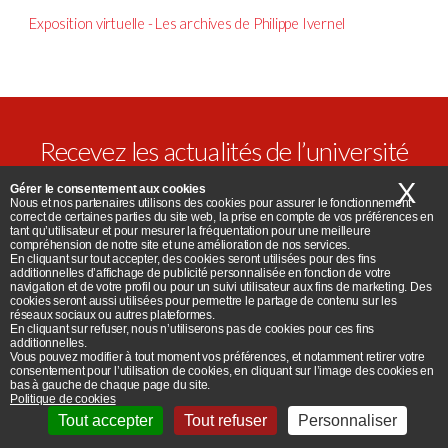
Exposition virtuelle - Les archives de Philippe Ivernel
Recevez les actualités de l’université
Paris 8
X
Ma
Gérer le consentement aux cookies
Nous et nos partenaires utilisons des cookies pour assurer le fonctionnement
correct de certaines parties du site web, la prise en compte de vos préférences en
tant qu’utilisateur et pour mesurer la fréquentation pour une meilleure
compréhension de notre site et une amélioration de nos services.
En cliquant sur tout accepter, des cookies seront utilisées pour des fins
additionnelles d’affichage de publicité personnalisée en fonction de votre
navigation et de votre profil ou pour un suivi utilisateur aux fins de marketing. Des
cookies seront aussi utilisées pour permettre le partage de contenu sur les
réseaux sociaux ou autres plateformes.
En cliquant sur refuser, nous n’utiliserons pas de cookies pour ces fins
additionnelles.
Vous pouvez modifier à tout moment vos préférences, et notamment retirer votre
consentement pour l’utilisation de cookies, en cliquant sur l’image des cookies en
bas à gauche de chaque page du site.
Politique de cookies
Tout accepter
Tout refuser
Personnaliser
Accessibilité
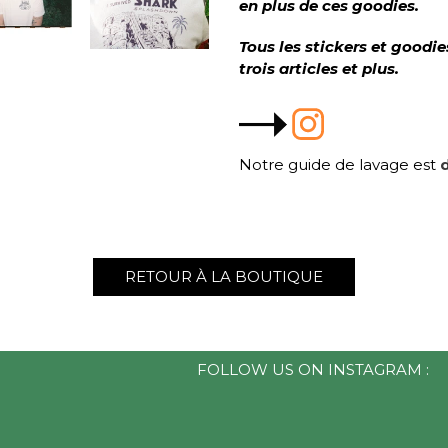
en plus de ces goodies.
Tous les stickers et goodi
trois articles et plus.
Notre guide de lavage est
d
RETOUR À LA BOUTIQUE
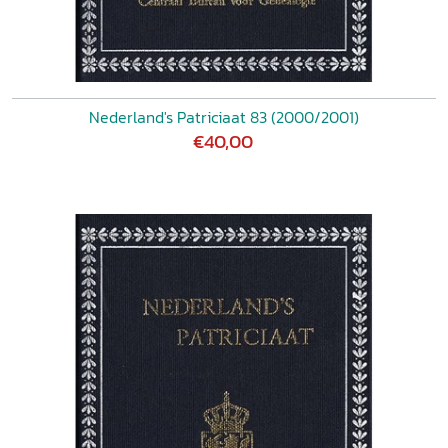
Nederland's Patriciaat 83 (2000/2001)
€40,00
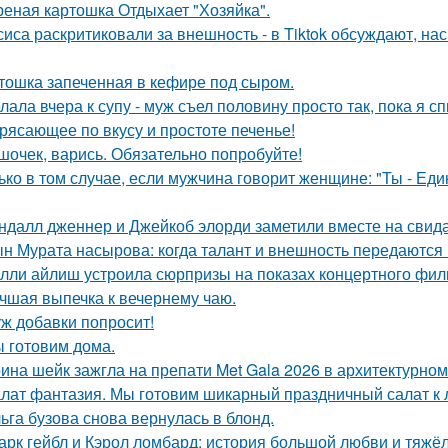
еная картошка Отдыхает "Хозяйка".
сиса раскритиковали за внешность - в Tiktok обсуждают, на
тошка запеченная в кефире под сыром.
лала вчера к супу - муж съел половину просто так, пока я с
рясающее по вкусу и простоте печенье!
шочек, варись. Обязательно попробуйте!
ько в том случае, если мужчина говорит женщине: "Ты - Еди
ндалл дженнер и Джейкоб элорди заметили вместе на свида
н Мурата насырова: когда талант и внешность передаются 
лли айлиш устроила сюрпризы на показах концертного филь
чшая выпечка к вечернему чаю.
ж добавки попросит!
 готовим дома.
ина шейк зажгла на препати Met Gala 2026 в архитектурном 
лат фантазия. Мы готовим шикарный праздничный салат к 
ьга бузова снова вернулась в блонд.
арк гейбл и Кэрол ломбард: история большой любви и тяжёл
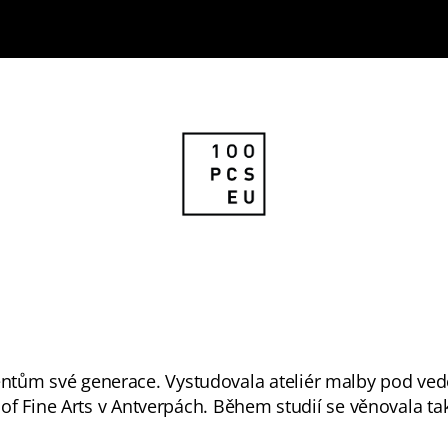
alentům své generace. Vystudovala ateliér malby pod v
 Fine Arts v Antverpách. Během studií se věnovala tak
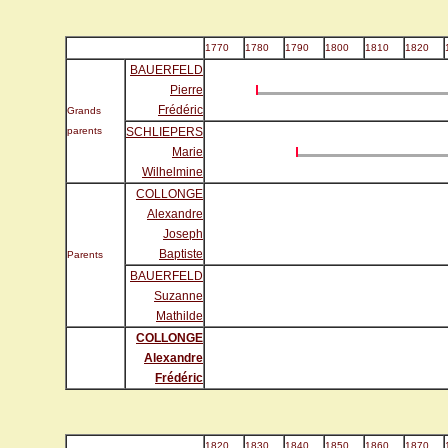
1770
1780
1790
1800
1810
1820
BAUERFELD
Pierre
Frédéric
Grands
parents
SCHLIEPERS
Marie
Wilhelmine
COLLONGE
Alexandre
Joseph
Baptiste
Parents
BAUERFELD
Suzanne
Mathilde
COLLONGE
Alexandre
Frédéric
1820
1830
1840
1850
1860
1870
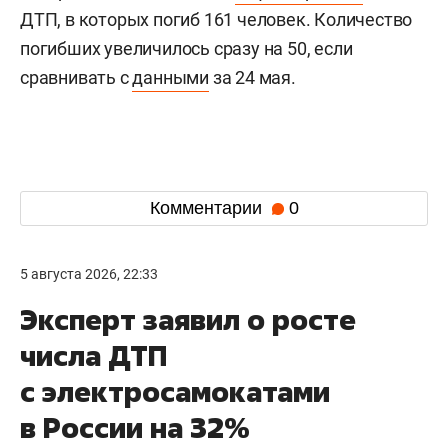
ДТП, в которых погиб 161 человек. Количество
погибших увеличилось сразу на 50, если
сравнивать с
данными
за 24 мая.
Комментарии
0
5 августа 2026, 22:33
Эксперт заявил о росте
числа ДТП
с электросамокатами
в России на 32%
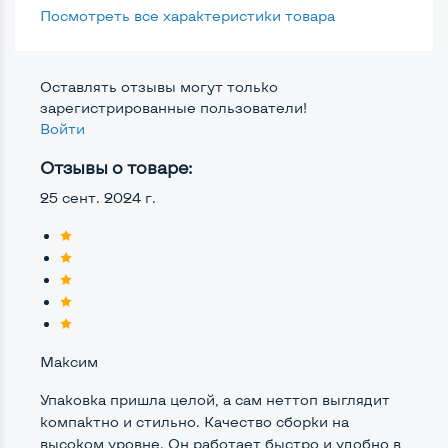
Посмотреть все характеристики товара
Тип накопителя
SSD M.2 2280
Размер памяти
Оставлять отзывы могут только
Жесткий диск
зарегистрированные пользователи!
Войти
Отзывы о товаре:
Возможности видеокарты:
25 сент. 2024 г.
Тип видеокарты
Встроенный
Видеопроцессор системного блока
Intel HD
Размер видеопамяти, Гб
Динамический
Максим
Удобство пользования:
Упаковка пришла целой, а сам неттоп выглядит
Типоразмер корпуса
Micro-Nettop/USFF
компактно и стильно. Качество сборки на
высоком уровне. Он работает быстро и удобно в
Крепление на монитор сзади
Да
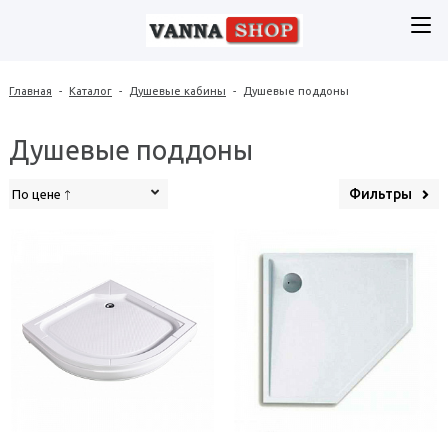
Главная
-
Каталог
-
Душевые кабины
-
Душевые поддоны
Душевые поддоны
Фильтры
По цене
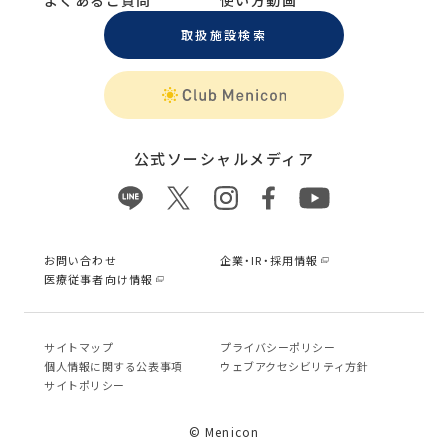
よくあるご質問
使い方動画
取扱施設検索
公式ソーシャルメディア
お問い合わせ
企業・IR・採用情報
医療従事者向け情報
サイトマップ
プライバシーポリシー
個⼈情報に関する公表事項
ウェブアクセシビリティ方針
サイトポリシー
© Menicon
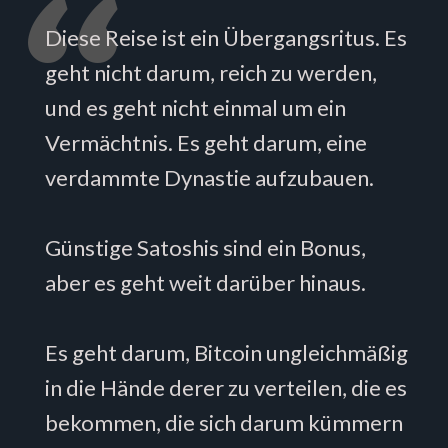
Diese Reise ist ein Übergangsritus. Es
geht nicht darum, reich zu werden,
und es geht nicht einmal um ein
Vermächtnis. Es geht darum, eine
verdammte Dynastie aufzubauen.
Günstige Satoshis sind ein Bonus,
aber es geht weit darüber hinaus.
Es geht darum, Bitcoin ungleichmäßig
in die Hände derer zu verteilen, die es
bekommen, die sich darum kümmern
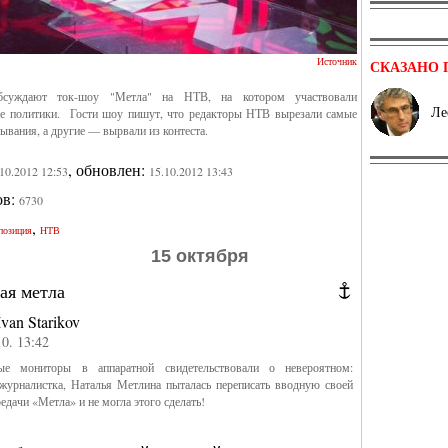
Источник
СКАЗАНО 
бсуждают ток-шоу "Метла" на НТВ, на котором участвовали
Ле
е политики. Гости шоу пишут, что редакторы НТВ вырезали самые
ывания, а другие — вырвали из контеста.
, обновлен:
.10.2012 12:53
15.10.2012 13:43
ов:
6730
,
позиция
НТВ
15 октября
ая метла
Ivan Starikov
10. 13:42
ые мониторы в аппаратной свидетельствовали о невероятном:
журналистка, Наталья Метлина пыталась переписать вводную своей
редачи «Метла» и не могла этого сделать!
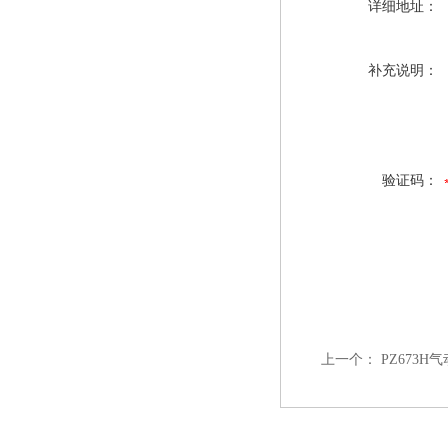
详细地址：
补充说明：
验证码：
上一个：
PZ673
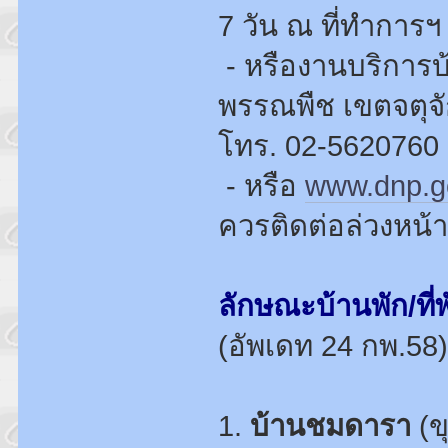
7 วัน ณ ที่ทำการ
- หรืองานบริการบ
พรรณพืช เขตจตุจั
โทร. 02-5620760 (เ
- หรือ
www.dnp.g
ควรติดต่อล่วงหน้า
ลักษณะบ้านพัก/ที
(อัพเดท 24 กพ.58)
1.
บ้านชมดารา
(ข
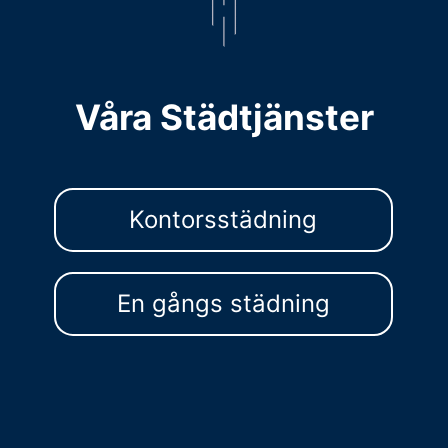
Våra Städtjänster
Kontorsstädning
En gångs städning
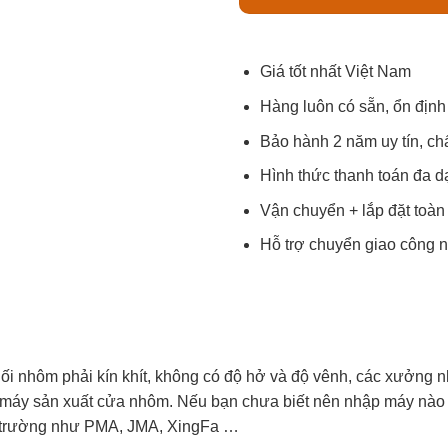
Giá tốt nhất Việt Nam
Hàng luôn có sẵn, ổn định
Bảo hành 2 năm uy tín, ch
Hình thức thanh toán đa 
Vận chuyển + lắp đặt toàn
Hỗ trợ chuyển giao công 
 nối nhôm phải kín khít, không có độ hở và độ vênh, các xưởn
ền máy sản xuất cửa nhôm. Nếu bạn chưa biết nên nhập máy nào
hị trường như PMA, JMA, XingFa …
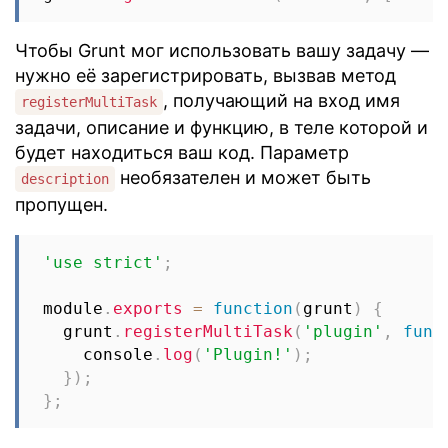
Чтобы Grunt мог использовать вашу задачу —
нужно её зарегистрировать, вызвав метод
, получающий на вход имя
registerMultiTask
задачи, описание и функцию, в теле которой и
будет находиться ваш код. Параметр
необязателен и может быть
description
пропущен.
'use strict'
;
module
.
exports
=
function
(
grunt
)
{
  grunt
.
registerMultiTask
(
'plugin'
,
func
    console
.
log
(
'Plugin!'
)
;
}
)
;
}
;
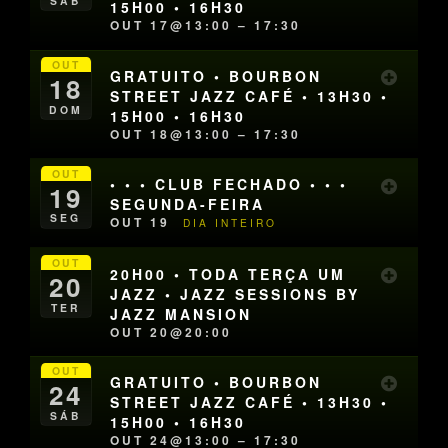
SÁB
15H00 • 16H30
OUT 17@13:00 – 17:30
OUT
GRATUITO • BOURBON
18
STREET JAZZ CAFÉ • 13H30 •
DOM
15H00 • 16H30
OUT 18@13:00 – 17:30
OUT
• • • CLUB FECHADO • • •
19
SEGUNDA-FEIRA
SEG
OUT 19
DIA INTEIRO
OUT
20H00 • TODA TERÇA UM
20
JAZZ • JAZZ SESSIONS BY
TER
JAZZ MANSION
OUT 20@20:00
OUT
GRATUITO • BOURBON
24
STREET JAZZ CAFÉ • 13H30 •
SÁB
15H00 • 16H30
OUT 24@13:00 – 17:30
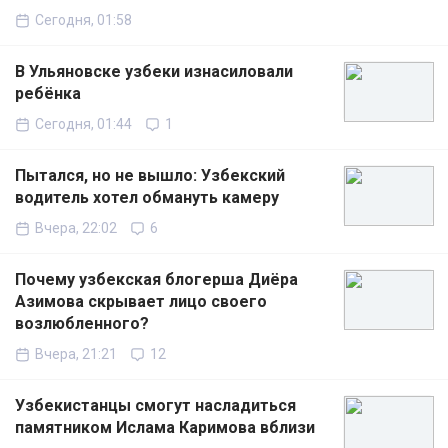
Сегодня, 01:58
В Ульяновске узбеки изнасиловали
ребёнка
Сегодня, 01:44
1
Пытался, но не вышло: Узбекский
водитель хотел обмануть камеру
Вчера, 22:02
6
Почему узбекская блогерша Диёра
Азимова скрывает лицо своего
возлюбленного?
Вчера, 21:21
12
Узбекистанцы смогут насладиться
памятником Ислама Каримова вблизи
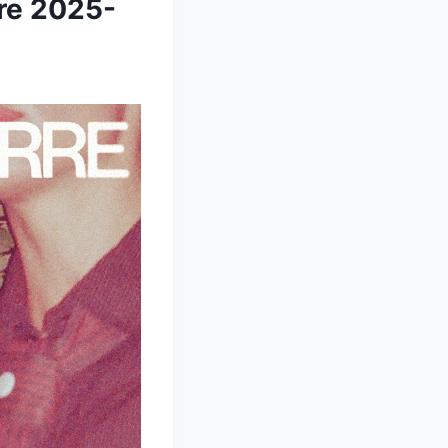
re 2025-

**What this task involves:** Select and copy every line of the material that holds the string "fins".

**Exercise response:**
En cliquant sur tout accepter, des cookies seront utilisées pour des fins
navigation et de votre profil ou pour un suivi utilisateur aux fins de marketing. Des
En cliquant sur refuser, nous n’utiliserons pas de cookies pour ces fins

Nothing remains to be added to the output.